Souvent mises dans le même sac et critiquées en raison de l'image de la femme qu'elles renvoient aux petites filles, les princesses Disney d'antan, telles Blanche-Neige ou Cendrillon sont-elles si rétrogrades que cela ? Une nouvelle étude des dialogues de ces films rapportée par le Washington Post montre que La petite sirène et les films Disney les plus récents laissent paradoxalement moins la parole aux femmes, même quand celles-ci en sont les héroïnes.
Carmen Fought et Karen Eisenhauer, deux linguistes, ont passé au peigne fin les dialogues dans tous les dessins animés Disney dont le personnage principal est une femme, voire, comme c'est le plus souvent le cas, une princesse, afin de comprendre quelle influence ceux-ci peuvent avoir sur les fillettes qui les regardent inlassablement.
"Nous ne pensons pas que les petites filles jouent d'une certaine manière ou parlent d'une certaine manière naturellement. Elles ne sont pas nées avec l'envie de porter une robe rose. A un moment cela leur est inculqué ? La grande question, c'est 'où les petites filles se forgent une idée au sujet de la féminité ?'", déclare Carmen Fought au Washington Post.
En s'intéressant aux longs-métrages produits par le géant de l'animation américaine, les deux chercheuses ont distingué trois ères différentes et fait quelques découvertes étonnantes au sujet du temps de parole accordé aux femmes dans ces films. Ainsi, dans les films Blanche-Neige, Cendrillon et La belle au bois dormant, qui représentent la phase dite "classique", les héroïnes monopolisent la parole, puisqu'elles prononcent 71% des répliques, ce qui n'est pas le cas dans les long-métrages de la période suivante, surnommée "la Renaissance".
Alors que les moeurs ont évolué entre-temps et que des efforts ont été faits pour dépeindre Ariel, Belle, Jasmine, Pocahontas ou Mulan comme des femmes fortes et maîtresses de leur destin, celles-ci parlent paradoxalement moins que leurs prédécesseures.
Disney Princess Magiclip Ariel Doll and Fashion
D'après les calculs de Carmen Fought et de Karen Elsenhauer, les personnages masculins parlent en effet 68% du temps dans La petite sirène, 71% du temps dans La Belle et la Bête, 90% du temps dans Aladdin, 76% du temps dans Pocahontas et 77% du temps dans Mulan. Ces écarts seraient dus, selon les chercheuses, au fait que la majeure partie des personnages dans ces films sont masculins, y compris les seconds rôles et les figurants.

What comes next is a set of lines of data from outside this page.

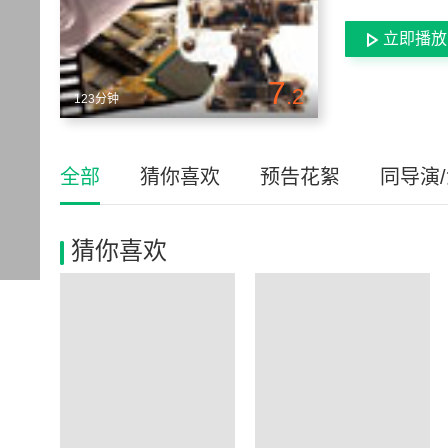
立即播放
7
.2
123分钟
全部
猜你喜欢
预告花絮
同导演
猜你喜欢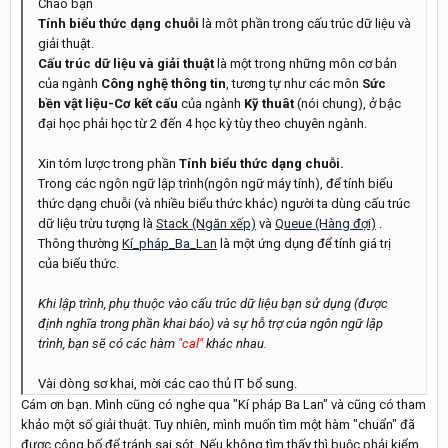
Chào bạn
Tính biểu thức dạng chuỗi
là môt phần trong cấu trúc dữ liệu và
giải thuật.
Cấu trúc dữ liệu và giải thuật
là một trong những môn cơ bản
của ngành
Công nghệ thông tin
, tương tự như các môn
Sức
bền vật liệu-Cơ kết cấu
của ngành
Kỹ thuât
(nói chung), ở bậc
đại học phải học từ 2 đến 4 học kỳ tùy theo chuyên ngành.
Xin tóm lược trong phần
Tính biểu thức dạng chuỗi.
Trong các ngôn ngữ lập trình(ngôn ngữ máy tính), để tính biểu
thức dạng chuỗi (và nhiều biểu thức khác) người ta dùng cấu trúc
dữ liệu trừu tượng là
Stack (Ngăn xếp)
và
Queue (Hàng đợi)
.
Thông thường
Kí_pháp_Ba_Lan
là một ứng dụng để tính giá trị
của biểu thức.
Khi lập trình, phụ thuộc vào cấu trúc dữ liệu bạn sử dụng (được
định nghĩa trong phần khai báo) và sự hỗ trợ của ngôn ngữ lập
trình, bạn sẽ có các hàm
"cal"
khác nhau.
Vài dòng sơ khai, mời các cao thủ IT bổ sung.
Cám ơn bạn. Mình cũng có nghe qua "Kí pháp Ba Lan" và cũng có tham
khảo một số giải thuật. Tuy nhiên, mình muốn tìm một hàm "chuẩn" đã
được công bố để tránh sai sót. Nếu không tìm thấy thì buộc phải kiểm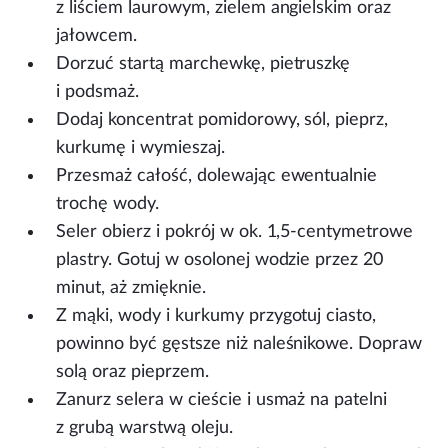
z liściem laurowym, zielem angielskim oraz
jałowcem.
Dorzuć startą marchewkę, pietruszkę
i podsmaż.
Dodaj koncentrat pomidorowy, sól, pieprz,
kurkumę i wymieszaj.
Przesmaż całość, dolewając ewentualnie
trochę wody.
Seler obierz i pokrój w ok. 1,5-centymetrowe
plastry. Gotuj w osolonej wodzie przez 20
minut, aż zmięknie.
Z mąki, wody i kurkumy przygotuj ciasto,
powinno być gęstsze niż naleśnikowe. Dopraw
solą oraz pieprzem.
Zanurz selera w cieście i usmaż na patelni
z grubą warstwą oleju.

"On trouve une princesse isolée qui essaie de trouver un mari, mais il n'y a pas d'autres femmes. On ne voit pas de femmes en train de mener une révolte des gens du village contre la Bête, ni de femmes en train de nouer des liens dans un taverne en chantant des chansons à boire, en train de se donner des directives ou d'inventer quelque chose. Tous ceux qui font quelque chose d'autre à l'écran que trouver un mari sont grosso modo de sexe masculin", explique Carmen Fought.
Quant aux films récents centrés sur des personnages féminins, ils sont marqués par une légère amélioration de la distribution des dialogues entre hommes et femmes. Dans Raiponce, les femmes prononcent 52% des répliques, et dans Rebelle 74%. En revanche, La reine des neiges, bien que racontant l'histoire de deux héroïnes, s'inscrit dans la tendance inverse puisque les hommes "détiennent" 59% des dialogues.
Par contre, et c'est là que se situe la véritable évolution positive, les deux linguistes ont constaté que, dans les derniers films Disney sortis en salles, les héroïnes sont mises en avant pour leurs accomplissements plutôt que pour leur physique. Une tendance qui était déjà visible dans des films comme La petite sirène, mais qui n'était pas aussi nette. Pour la première fois, les femmes sont plus susceptibles d'être louées pour leurs capacités ou leurs succès que pour leurs traits physiques. En moyenne, 40% des compliments adressés à des femmes évoquent leurs accomplissements, quand 22% concernent leur apparence dans la dernière fournée de dessins animés Disney.
Comme le note le Washington Post, les pédopsychiatres recommandent de plus en plus aux parents de ne pas complimenter leurs enfants, et en particulier les petites filles, sur leur physique. Même les remarques positives pourraient d'après eux avoir des conséquences négatives sur l'image corporelle des enfants, en semant dans leur esprit l'idée selon laquelle l'apparence compte plus que le reste. Par ailleurs, les recherches sur ces sujets démontrent qu'il est important de féliciter les enfants au sujet de leurs réussites plutôt que leurs traits de caractère, car ceux-ci seraient plus motivés quand on remarque leurs efforts que quand on se contente de louer leurs traits de personnalité.